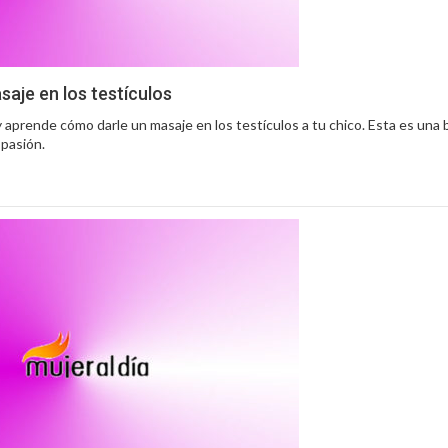
aje en los testículos
y aprende cómo darle un masaje en los testículos a tu chico. Esta es una
 pasión.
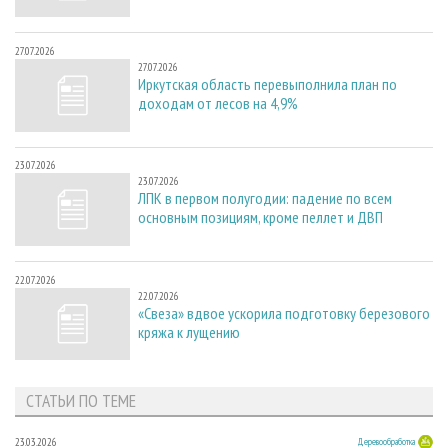
27.07.2026
27.07.2026
Иркутская область перевыполнила план по
доходам от лесов на 4,9%
23.07.2026
23.07.2026
ЛПК в первом полугодии: падение по всем
основным позициям, кроме пеллет и ДВП
22.07.2026
22.07.2026
«Свеза» вдвое ускорила подготовку березового
кряжа к лущению
СТАТЬИ ПО ТЕМЕ
23.03.2026
Деревообработка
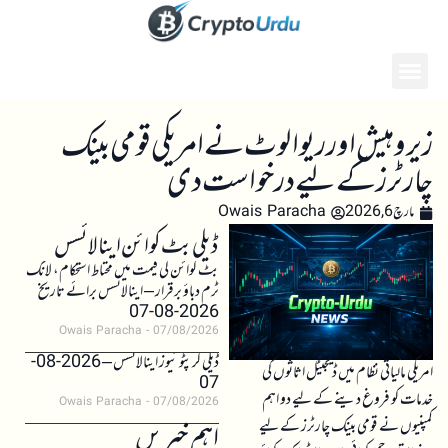
زیروہیش اور ریوالوٹ نے امریکی قومی بینک
چارٹرز کے لیے درخواست دی
مارچ 6, 2026
Owais Paracha
ڈیلی بٹ کوائن اینالائسس
بٹ کوائن کی قیمت میں محتاط استحکام، لانگ
ٹرم دباؤ برقرار – اینالائسس برائے تاریخ
2026-08-07
Owais Paracha
07/08/2026
ڈیلی کرپٹو نیوز اینالائسس – 2026-08-
امریکی مالیاتی نظام میں ڈیجیٹل اثاثوں کی
07
خدمات کو فروغ دینے کے لیے دو اہم
Owais Paracha
07/08/2026
کمپنیوں نے قومی بینک چارٹرز کے لیے
اہم خبریں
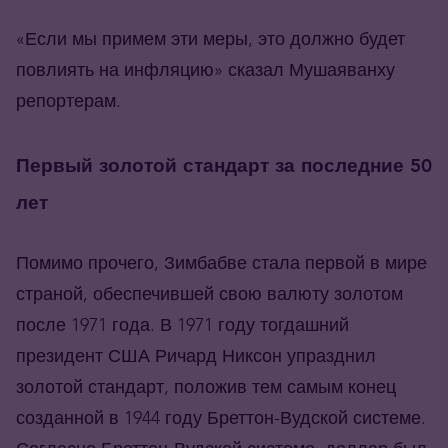
«Если мы примем эти меры, это должно будет
повлиять на инфляцию» сказал Мушаяванху
репортерам.
Первый золотой стандарт за последние 50
лет
Помимо прочего, Зимбабве стала первой в мире
страной, обеспечившей свою валюту золотом
после 1971 года. В 1971 году тогдашний
президент США Ричард Никсон упразднил
золотой стандарт, положив тем самым конец
созданной в 1944 году Бреттон-Вудской системе.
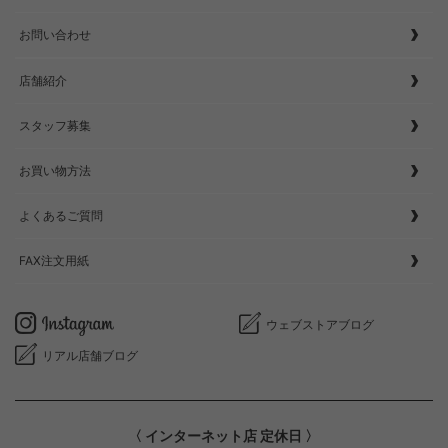
お問い合わせ
店舗紹介
スタッフ募集
お買い物方法
よくあるご質問
FAX注文用紙
ウェブストアブログ
リアル店舗ブログ
〈 インターネット店 定休日 〉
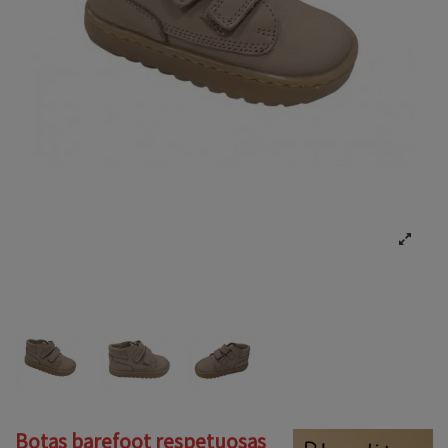
Botas barefoot respetuosas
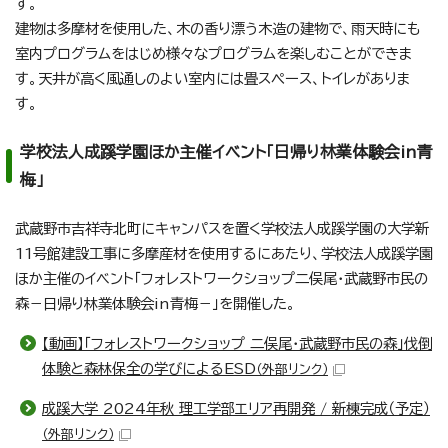
す。
建物は多摩材を使用した、木の香り漂う木造の建物で、雨天時にも
室内プログラムをはじめ様々なプログラムを楽しむことができま
す。天井が高く風通しのよい室内には畳スペース、トイレがありま
す。
学校法人成蹊学園ほか主催イベント「日帰り林業体験会in青
梅」
武蔵野市吉祥寺北町にキャンパスを置く学校法人成蹊学園の大学新
11号館建設工事に多摩産材を使用するにあたり、学校法人成蹊学園
ほか主催のイベント「フォレストワークショップ二俣尾・武蔵野市民の
森－日帰り林業体験会in青梅－」を開催した。
【動画】「フォレストワークショップ 二俣尾・武蔵野市民の森」伐倒
体験と森林保全の学びによるESD
（外部リンク）
成蹊大学 2024年秋 理工学部エリア再開発 / 新棟完成（予定）
（外部リンク）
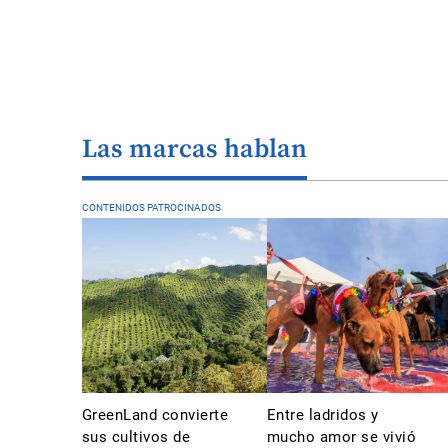
Las marcas hablan
CONTENIDOS PATROCINADOS
GreenLand convierte
Entre ladridos y
sus cultivos de
mucho amor se vivió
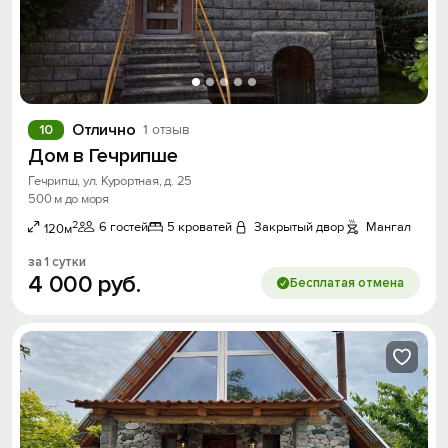
Отлично
10
1 отзыв
Дом в Гечрипше
Гечрипш, ул. Курортная, д. 25
500 м до моря
2
6 гостей
5 кроватей
Закрытый двор
Мангал
120м
за 1 сутки
4
000
руб.
Бесплатая отмена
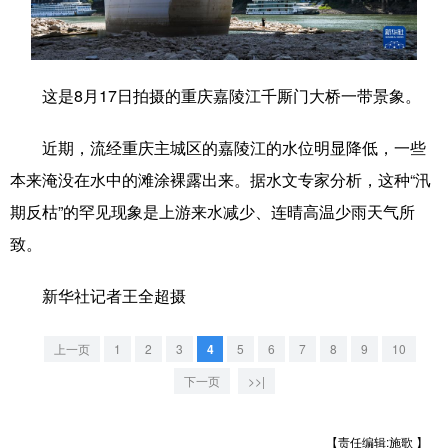
学术中国
乡村振兴
银龄
溯源中国
城市
旅游
能源
会展
这是8月17日拍摄的重庆嘉陵江千厮门大桥一带景象。
彩票
娱乐
时尚
悦读
近期，流经重庆主城区的嘉陵江的水位明显降低，一些
公益
一带一路
亚太网
上市公司
本来淹没在水中的滩涂裸露出来。据水文专家分析，这种“汛
文化产业
期反枯”的罕见现象是上游来水减少、连晴高温少雨天气所
致。
地方频道
新华社记者王全超摄
北京
天津
河北
山西
上一页
1
2
3
4
5
6
7
8
9
10
辽宁
吉林
上海
江苏
下一页
>>|
浙江
安徽
福建
江西
【责任编辑:施歌 】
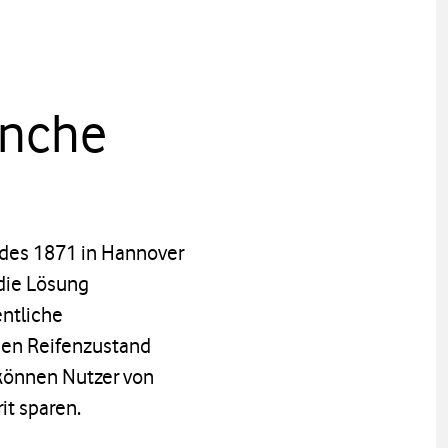
anche
t des 1871 in Hannover
 die Lösung
entliche
 den Reifenzustand
können Nutzer von
it sparen.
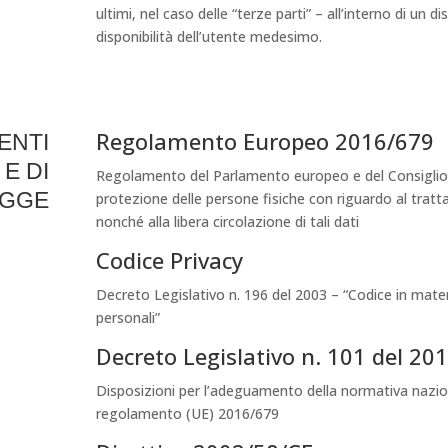
ultimi, nel caso delle “terze parti” – all’interno di un d
disponibilità dell’utente medesimo.
Regolamento Europeo 2016/679
ENTI
E DI
Regolamento del Parlamento europeo e del Consiglio, d
EGGE
protezione delle persone fisiche con riguardo al tratt
nonché alla libera circolazione di tali dati
Codice Privacy
Decreto Legislativo n. 196 del 2003 – “Codice in mater
personali”
Decreto Legislativo n. 101 del 20
Disposizioni per l’adeguamento della normativa nazion
regolamento (UE) 2016/679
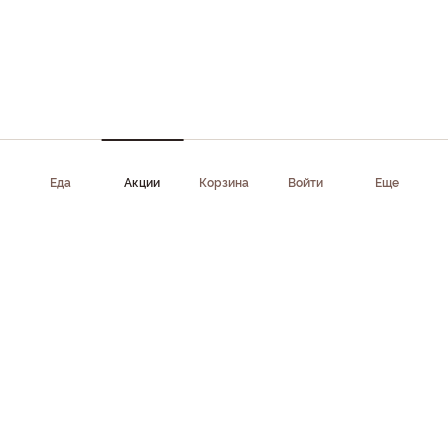
Еда
Акции
Корзина
Войти
Еще
Приложение доступно в AppStore, Google Play, AppGallery,
RuStore
Скачать приложение
Клиентам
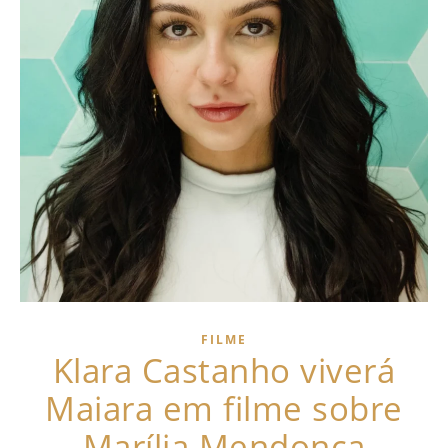
FILME
Klara Castanho viverá
Maiara em filme sobre
Marília Mendonça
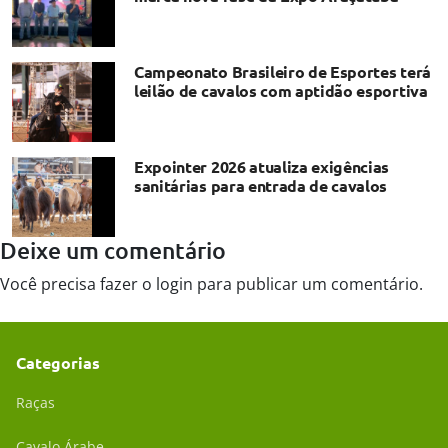
Campeonato Brasileiro de Esportes terá
leilão de cavalos com aptidão esportiva
Expointer 2026 atualiza exigências
sanitárias para entrada de cavalos
Deixe um comentário
Você precisa fazer o
login
para publicar um comentário.
Categorias
Raças
Cavalo Árabe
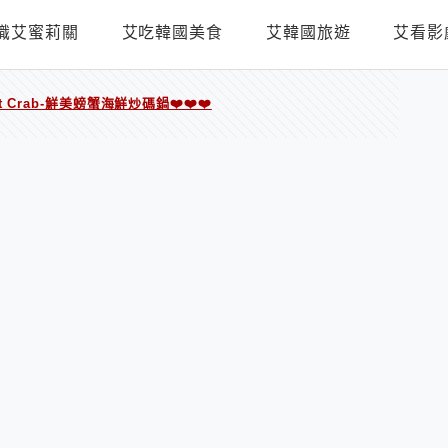
識艾蜜莉關
艾吃韓國美食
艾韓國旅遊
艾看影
 Crab-鮮美螃蟹海鮮炒碼鍋❤️❤️❤️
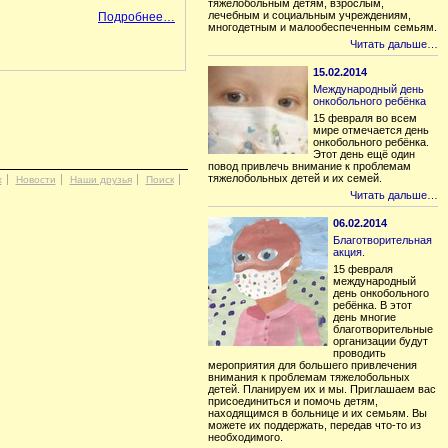
тяжелобольным детям, взрослым,
лечебным и социальным учреждениям,
Подробнее…
многодетным и малообеспеченным семьям.
Читать дальше…
15.02.2014
Международный день
онкобольного ребёнка
15 февраля во всем
мире отмечается день
онкобольного ребёнка.
Этот день ещё один
повод привлечь внимание к проблемам
тяжелобольных детей и их семей.
х
Новости
Наши друзья
Поиск
Читать дальше…
06.02.2014
Благотворительная
акция.
15 февраля
международный
день онкобольного
ребёнка. В этот
день многие
благотворительные
организации будут
проводить
мероприятия для большего привлечения
внимания к проблемам тяжелобольных
детей. Планируем их и мы. Приглашаем вас
присоединиться и помочь детям,
находящимся в больнице и их семьям. Вы
можете их поддержать, передав что-то из
необходимого.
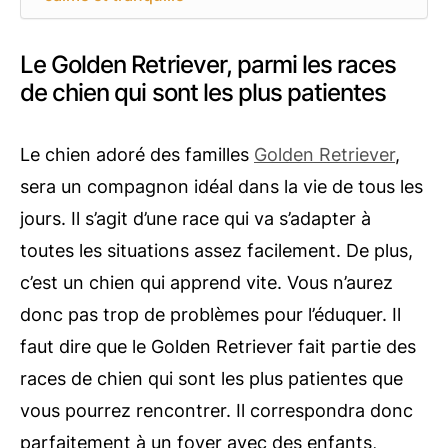
Le Golden Retriever, parmi les races
de chien qui sont les plus patientes
Le chien adoré des familles
Golden Retriever
,
sera un compagnon idéal dans la vie de tous les
jours. Il s’agit d’une race qui va s’adapter à
toutes les situations assez facilement. De plus,
c’est un chien qui apprend vite. Vous n’aurez
donc pas trop de problèmes pour l’éduquer. Il
faut dire que le Golden Retriever fait partie des
races de chien qui sont les plus patientes que
vous pourrez rencontrer. Il correspondra donc
parfaitement à un foyer avec des enfants,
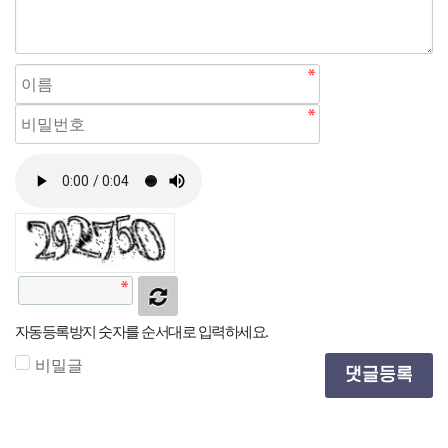
자동등록방지 숫자를 순서대로 입력하세요.
비밀글
댓글등록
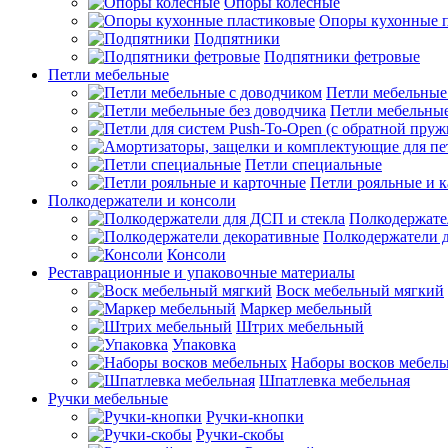
Опоры колесные
Опоры кухонные 
Подпятники
Подпятники фетровые
Петли мебельные
Петли мебельные
Петли мебельные
Петли специальные
Петли рояльные и 
Полкодержатели и консоли
Полкодержате
Полкодержатели 
Консоли
Реставрационные и упаковочные материалы
Воск мебельный мягкий
Маркер мебельный
Штрих мебельный
Упаковка
Наборы восков мебел
Шпатлевка мебельная
Ручки мебельные
Ручки-кнопки
Ручки-скобы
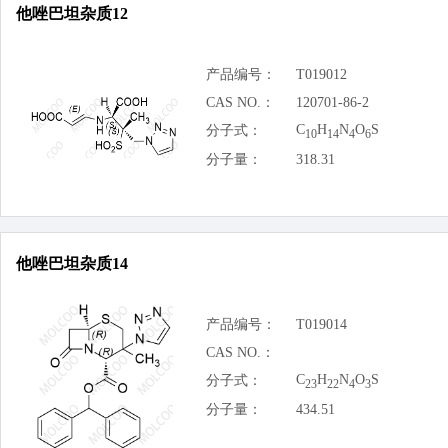
他唑巴坦杂质12
产品编号：
T019012
CAS NO.：
120701-86-2
C
H
N
O
S
分子式：
10
14
4
6
分子量：
318.31
他唑巴坦杂质14
产品编号：
T019014
CAS NO.：
C
H
N
O
S
分子式：
23
22
4
3
分子量：
434.51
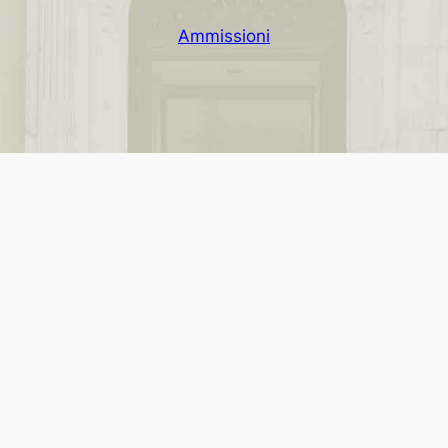
Ammissioni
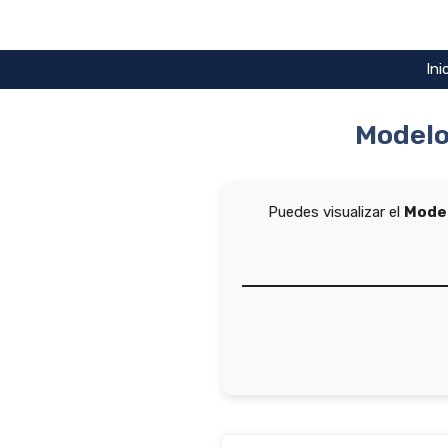
Saltar
al
contenido
Ini
Modelo
Puedes visualizar el
Model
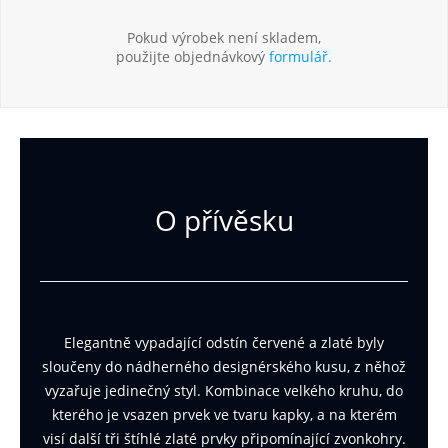
Pokud výrobek není skladem,
použijte objednávkový
formulář.
O přívěsku
Elegantně vypadající
odstín
červené a zlaté
byly
sloučeny
do
nádherného
designérského
kusu,
z něhož
vyzařuje
jedinečný
styl
.
Kombinace
velkého
kruhu,
do
kterého
je vsazen
prvek
ve tvaru
kapky
,
a
na kterém
visí
další tři
štíhlé
zlaté
prvky
připomínající
zvonkohry
.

The task: The answer is a faithful copy of the records above, with the pictures removed.

Response:
aje en los testículos
y aprende cómo darle un masaje en los testículos a tu chico. Esta es una
 pasión.
27.07.2026
27.07.2026
Иркутская область перевыполнила план по
доходам от лесов на 4,9%
23.07.2026
23.07.2026
ЛПК в первом полугодии: падение по всем
основным позициям, кроме пеллет и ДВП
22.07.2026
22.07.2026
«Свеза» вдвое ускорила подготовку березового
кряжа к лущению
СТАТЬИ ПО ТЕМЕ
23.03.2026
Деревообработка
زیروہیش اور ریوالوٹ نے امریکی قومی بینک
چارٹرز کے لیے درخواست دی
مارچ 6, 2026
Owais Paracha
ڈیلی بٹ کوائن اینالائسس
بٹ کوائن کی قیمت میں محتاط استحکام، لانگ
ٹرم دباؤ برقرار – اینالائسس برائے تاریخ
2026-08-07
Owais Paracha
07/08/2026
ڈیلی کرپٹو نیوز اینالائسس – 2026-08-
امریکی مالیاتی نظام میں ڈیجیٹل اثاثوں کی
07
خدمات کو فروغ دینے کے لیے دو اہم
Owais Paracha
07/08/2026
کمپنیوں نے قومی بینک چارٹرز کے لیے
اہم خبریں
«Если мы примем эти меры, это должно будет
повлиять на инфляцию» сказал Мушаяванху
репортерам.
Первый золотой стандарт за последние 50
лет
Помимо прочего, Зимбабве стала первой в мире
страной, обеспечившей свою валюту золотом
после 1971 года. В 1971 году тогдашний
президент США Ричард Никсон упразднил
золотой стандарт, положив тем самым конец
созданной в 1944 году Бреттон-Вудской системе.
お問い合わせ
店舗紹介
スタッフ募集
お買い物方法
よくあるご質問
FAX注文用紙
ウェブストアブログ
リアル店舗ブログ
〈 インターネット店 定休日 〉
Botas barefoot respetuosas
す。
建物は多摩材を使用した、木の香り漂う木造の建物で、雨天時にも
室内プログラムをはじめ様々なプログラムを楽しむことができま
す。天井が高く風通しのよい室内には畳スペース、トイレがありま
す。
学校法人成蹊学園ほか主催イベント「日帰り林業体験会in青
梅」
武蔵野市吉祥寺北町にキャンパスを置く学校法人成蹊学園の大学新
11号館建設工事に多摩産材を使用するにあたり、学校法人成蹊学園
ほか主催のイベント「フォレストワークショップ二俣尾・武蔵野市民の
森－日帰り林業体験会in青梅－」を開催した。
【動画】「フォレストワークショップ 二俣尾・武蔵野市民の森」伐倒
体験と森林保全の学びによるESD
（外部リンク）
成蹊大学 2024年秋 理工学部エリア再開発 / 新棟完成（予定）
（外部リンク）
Las marcas hablan
CONTENIDOS PATROCINADOS
GreenLand convierte
Entre ladridos y
sus cultivos de
mucho amor se vivió
Отлично
10
1 отзыв
Дом в Гечрипше
Гечрипш, ул. Курортная, д. 25
500 м до моря
2
6 гостей
5 кроватей
Закрытый двор
Мангал
120м
за 1 сутки
4
000
руб.
Бесплатая отмена
学术中国
乡村振兴
银龄
溯源中国
城市
旅游
能源
会展
这是8月17日拍摄的重庆嘉陵江千厮门大桥一带景象。
彩票
娱乐
时尚
悦读
近期，流经重庆主城区的嘉陵江的水位明显降低，一些
公益
一带一路
亚太网
上市公司
本来淹没在水中的滩涂裸露出来。据水文专家分析，这种“汛
文化产业
期反枯”的罕见现象是上游来水减少、连晴高温少雨天气所
致。
地方频道
新华社记者王全超摄
北京
天津
河北
山西
上一页
1
2
3
4
5
6
7
8
9
10
辽宁
吉林
上海
江苏
下一页
>>|
浙江
安徽
福建
江西
【责任编辑:施歌 】
anche
t des 1871 in Hannover
 die Lösung
entliche
 den Reifenzustand
können Nutzer von
it sparen.
ultimi, nel caso delle “terze parti” – all’interno di un d
disponibilità dell’utente medesimo.
Regolamento Europeo 2016/679
ENTI
E DI
Regolamento del Parlamento europeo e del Consiglio, d
EGGE
protezione delle persone fisiche con riguardo al tratt
nonché alla libera circolazione di tali dati
Codice Privacy
Decreto Legislativo n. 196 del 2003 – “Codice in mater
personali”
Decreto Legislativo n. 101 del 20
Disposizioni per l’adeguamento della normativa nazion
regolamento (UE) 2016/679
Еда
Акции
Корзина
Войти
Еще
Приложение доступно в AppStore, Google Play, AppGallery,
RuStore
Скачать приложение
Клиентам
FILME
Klara Castanho viverá
Maiara em filme sobre
Marília Mendonça
Campeonato Brasileiro de Esportes terá
leilão de cavalos com aptidão esportiva
Expointer 2026 atualiza exigências
sanitárias para entrada de cavalos
Deixe um comentário
Você precisa fazer o
login
para publicar um comentário.
Categorias
Raças
Cavalo Árabe
識艾蜜莉關
艾吃韓國美食
艾韓國旅遊
艾看影
 Crab-鮮美螃蟹海鮮炒碼鍋❤️❤️❤️
тяжелобольным детям, взрослым,
лечебным и социальным учреждениям,
Подробнее…
многодетным и малообеспеченным семьям.
Читать дальше…
15.02.2014
Международный день
онкобольного ребёнка
15 февраля во всем
мире отмечается день
онкобольного ребёнка.
Этот день ещё один
повод привлечь внимание к проблемам
тяжелобольных детей и их семей.
х
Новости
Наши друзья
Поиск
Читать дальше…
06.02.2014
Благотворительная
акция.
15 февраля
международный
день онкобольного
ребёнка. В этот
день многие
благотворительные
организации будут
проводить
мероприятия для большего привлечения
внимания к проблемам тяжелобольных
детей. Планируем их и мы. Приглашаем вас
присоединиться и помочь детям,
находящимся в больнице и их семьям. Вы
можете их поддержать, передав что-то из
необходимого.
Le Golden Retriever, parmi les races
de chien qui sont les plus patientes
Le chien adoré des familles
Golden Retriever
,
sera un compagnon idéal dans la vie de tous les
jours. Il s’agit d’une race qui va s’adapter à
toutes les situations assez facilement. De plus,
c’est un chien qui apprend vite. Vous n’aurez
donc pas trop de problèmes pour l’éduquer. Il
faut dire que le Golden Retriever fait partie des
races de chien qui sont les plus patientes que
vous pourrez rencontrer. Il correspondra donc
parfaitement à un foyer avec des enfants,
자동등록방지 숫자를 순서대로 입력하세요.
비밀글
댓글등록
Опоры колесные
Опоры кухонные 
Подпятники
Подпятники фетровые
Петли мебельные
Петли мебельные
Петли мебельные
Петли специальные
Петли рояльные и 
Полкодержатели и консоли
Полкодержате
Полкодержатели 
Консоли
Реставрационные и упаковочные материалы
Воск мебельный мягкий
Маркер мебельный
Штрих мебельный
Упаковка
Наборы восков мебел
Шпатлевка мебельная
Ручки мебельные
Ручки-кнопки
Ручки-скобы
他唑巴坦杂质12
产品编号：
T019012
CAS NO.：
120701-86-2
C
H
N
O
S
分子式：
10
14
4
6
分子量：
318.31
他唑巴坦杂质14
产品编号：
T019014
CAS NO.：
C
H
N
O
S
分子式：
23
22
4
3
分子量：
434.51
Ammissioni
Saltar
al
contenido
Ini
Modelo
Puedes visualizar el
Model
Pokud výrobek není skladem,
použijte objednávkový
formulář.
O přívěsku
Elegantně vypadající
odstín
červené a zlaté
byly
sloučeny
do
nádherného
designérského
kusu,
z něhož
vyzařuje
jedinečný
styl
.
Kombinace
velkého
kruhu,
do
kterého
je vsazen
prvek
ve tvaru
kapky
,
a
na kterém
visí
další tři
štíhlé
zlaté
prvky
připomínající
zvonkohry
.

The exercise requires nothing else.